Das Treppenhaus ist ein Ort, den es nicht gibt. Er ist eine Station, wo nichts hält. Es wird ausgeblendet, verschwiegen, verdrängt. Ein Ort, an dem nichts geschieht und nichts geschehen ist. Nicht existent, wie jeder, der sich hinein begibt.

Am Anfang ging die Tür immer sehr schwer. Man musste sich dagegenstemmen, auflehnen gegen sie mit aller Macht und Kraft, um danach erschöpft in sie hineinzustürzen. Heute fällt sie fast auf, ganz leicht. Ihr Widerstand ist gebrochen, die Jugend vorbei, geregeltes Mittelmaß mit dem Hang nachzugeben, bevor überhaupt jemand kommt. Unsere Tür ist ein ehemaliger Rebell. Kaputtes Wesen. Die verkörperte Tragik der Dinge. Ein Schicksal unter vielen. Man muss sie hinter sich schließen, von allein fällt sie nicht ins Schloss. Apathisch steht sie meistens offen. Niemand kümmert sich um sie, einfach ein Hindernis weniger, ein kleines Detail, das untergeht.

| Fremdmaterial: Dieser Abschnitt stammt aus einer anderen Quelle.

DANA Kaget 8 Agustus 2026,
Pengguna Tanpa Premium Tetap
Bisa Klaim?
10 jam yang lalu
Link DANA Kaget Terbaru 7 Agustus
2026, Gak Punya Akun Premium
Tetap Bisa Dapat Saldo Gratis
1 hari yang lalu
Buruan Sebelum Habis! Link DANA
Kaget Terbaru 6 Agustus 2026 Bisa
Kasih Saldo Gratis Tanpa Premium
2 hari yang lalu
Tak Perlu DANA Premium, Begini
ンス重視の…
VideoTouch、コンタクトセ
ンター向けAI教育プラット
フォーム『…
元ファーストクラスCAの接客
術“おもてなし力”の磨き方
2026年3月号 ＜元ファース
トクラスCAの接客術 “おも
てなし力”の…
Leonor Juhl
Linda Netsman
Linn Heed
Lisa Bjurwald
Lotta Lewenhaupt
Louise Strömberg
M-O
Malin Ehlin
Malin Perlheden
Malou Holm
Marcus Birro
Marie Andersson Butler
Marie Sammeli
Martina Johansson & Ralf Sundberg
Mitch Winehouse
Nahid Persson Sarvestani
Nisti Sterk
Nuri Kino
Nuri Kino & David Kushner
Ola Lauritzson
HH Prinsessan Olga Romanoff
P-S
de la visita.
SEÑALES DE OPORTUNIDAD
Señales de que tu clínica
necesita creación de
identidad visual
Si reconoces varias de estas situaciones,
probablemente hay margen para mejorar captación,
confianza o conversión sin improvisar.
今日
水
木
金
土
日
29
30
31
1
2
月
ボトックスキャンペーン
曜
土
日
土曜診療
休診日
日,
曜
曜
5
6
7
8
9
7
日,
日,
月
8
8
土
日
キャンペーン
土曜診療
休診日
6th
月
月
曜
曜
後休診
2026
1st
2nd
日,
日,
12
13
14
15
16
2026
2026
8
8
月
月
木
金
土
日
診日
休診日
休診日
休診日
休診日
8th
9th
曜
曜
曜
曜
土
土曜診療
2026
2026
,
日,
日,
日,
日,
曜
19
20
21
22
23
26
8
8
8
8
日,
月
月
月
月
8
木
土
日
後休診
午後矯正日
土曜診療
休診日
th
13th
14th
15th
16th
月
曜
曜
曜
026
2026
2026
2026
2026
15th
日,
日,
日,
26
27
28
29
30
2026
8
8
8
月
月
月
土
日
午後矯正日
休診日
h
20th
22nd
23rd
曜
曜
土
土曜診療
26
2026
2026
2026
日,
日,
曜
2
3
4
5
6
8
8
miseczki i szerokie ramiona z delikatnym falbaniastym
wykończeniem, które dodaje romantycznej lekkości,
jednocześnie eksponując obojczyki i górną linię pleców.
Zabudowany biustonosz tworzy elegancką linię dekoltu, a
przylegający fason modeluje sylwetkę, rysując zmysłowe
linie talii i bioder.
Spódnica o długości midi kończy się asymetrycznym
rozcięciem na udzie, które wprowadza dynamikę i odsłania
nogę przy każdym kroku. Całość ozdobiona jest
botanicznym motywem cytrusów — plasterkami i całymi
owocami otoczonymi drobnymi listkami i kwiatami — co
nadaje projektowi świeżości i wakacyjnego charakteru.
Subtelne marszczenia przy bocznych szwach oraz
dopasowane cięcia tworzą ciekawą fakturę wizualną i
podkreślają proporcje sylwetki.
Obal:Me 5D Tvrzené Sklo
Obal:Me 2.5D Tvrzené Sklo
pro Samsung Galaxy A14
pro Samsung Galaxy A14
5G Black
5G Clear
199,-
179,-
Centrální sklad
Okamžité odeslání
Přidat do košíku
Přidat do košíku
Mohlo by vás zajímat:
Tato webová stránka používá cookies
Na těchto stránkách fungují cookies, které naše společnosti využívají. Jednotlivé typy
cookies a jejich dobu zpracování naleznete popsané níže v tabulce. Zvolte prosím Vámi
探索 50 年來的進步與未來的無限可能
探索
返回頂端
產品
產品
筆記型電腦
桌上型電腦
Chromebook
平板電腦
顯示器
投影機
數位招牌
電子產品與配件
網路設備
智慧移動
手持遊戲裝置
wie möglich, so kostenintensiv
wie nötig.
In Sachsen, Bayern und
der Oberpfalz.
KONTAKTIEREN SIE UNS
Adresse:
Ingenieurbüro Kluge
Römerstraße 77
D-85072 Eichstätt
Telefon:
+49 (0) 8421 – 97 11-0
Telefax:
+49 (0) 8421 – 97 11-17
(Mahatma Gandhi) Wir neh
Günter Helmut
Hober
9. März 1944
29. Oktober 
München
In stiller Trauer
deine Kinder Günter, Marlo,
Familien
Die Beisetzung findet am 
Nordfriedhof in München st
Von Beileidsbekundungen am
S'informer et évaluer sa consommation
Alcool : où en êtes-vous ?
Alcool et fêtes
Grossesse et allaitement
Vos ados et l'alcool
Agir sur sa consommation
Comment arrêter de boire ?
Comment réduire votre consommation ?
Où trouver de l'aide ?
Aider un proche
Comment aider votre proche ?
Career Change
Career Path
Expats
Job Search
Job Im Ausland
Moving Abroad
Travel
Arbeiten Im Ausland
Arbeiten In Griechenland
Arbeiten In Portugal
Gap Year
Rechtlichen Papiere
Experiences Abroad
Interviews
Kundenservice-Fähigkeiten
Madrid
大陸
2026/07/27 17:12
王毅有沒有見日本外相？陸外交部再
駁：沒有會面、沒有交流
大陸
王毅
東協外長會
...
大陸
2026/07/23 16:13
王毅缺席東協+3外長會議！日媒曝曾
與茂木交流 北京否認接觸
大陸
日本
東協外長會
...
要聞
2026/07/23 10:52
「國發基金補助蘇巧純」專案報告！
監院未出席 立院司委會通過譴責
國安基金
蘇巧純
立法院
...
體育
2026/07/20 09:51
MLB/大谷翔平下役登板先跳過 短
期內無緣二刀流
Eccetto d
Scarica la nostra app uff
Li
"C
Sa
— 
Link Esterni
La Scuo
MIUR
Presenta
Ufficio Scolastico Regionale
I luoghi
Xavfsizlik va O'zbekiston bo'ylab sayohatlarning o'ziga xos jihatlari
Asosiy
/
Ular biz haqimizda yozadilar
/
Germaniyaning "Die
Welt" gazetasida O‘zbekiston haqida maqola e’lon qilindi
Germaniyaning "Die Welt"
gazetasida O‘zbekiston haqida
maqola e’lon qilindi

Ihr gebrochener Wille ist eine willkommene Erleichterung, es ist nicht mehr nötig, die Tür aufzuschließen oder auch nur die Klinke zu betätigen. Es ist, als wäre sie einfach nicht da. Sie macht sich unsichtbar, passt sich an, jedoch nicht den anderen Türen, sondern dem Willen ihrer Benutzer. Denn wer hat schon noch Zeit, eine Tür zu öffnen. Drehtüren, Schiebetüren, Drehkreuze, Fahrstuhltüren, Supermarkttüren – von allein aufschwingende Türen. Sie ist hinterher. Doch ihr fehlt deshalb auch der Mechanismus. Sie kann sich auf nichts anderes verlassen, als auf sich selbst. Sie erwartet gesteuert zu werden, wie alle anderen, aber kein Bewegungssensor nimmt sich ihrer an. Und deshalb schaukelt sie nur ziellos in ihrem Rahmen, verwirrt, verbittert, ausgeleiert.

Sie ist ein Opfer und ein Täter unserer Zeit, die wir nicht haben.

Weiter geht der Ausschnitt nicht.